* [Your assignment] The answer should be the records below, word for word, with every image left out.

* [Source data]
::::::

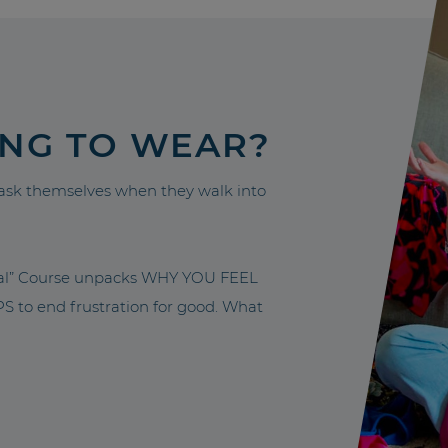
ING TO WEAR?
sk themselves when they walk into
nal” Course unpacks WHY YOU FEEL
to end frustration for good. What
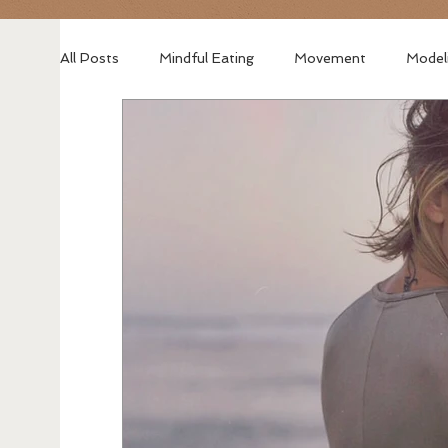
All Posts
Mindful Eating
Movement
Model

::::::

* [Written reply]
ING TO WEAR?
sk themselves when they walk into
nal” Course unpacks WHY YOU FEEL
to end frustration for good. What
All Posts
Mindful Eating
Movement
Model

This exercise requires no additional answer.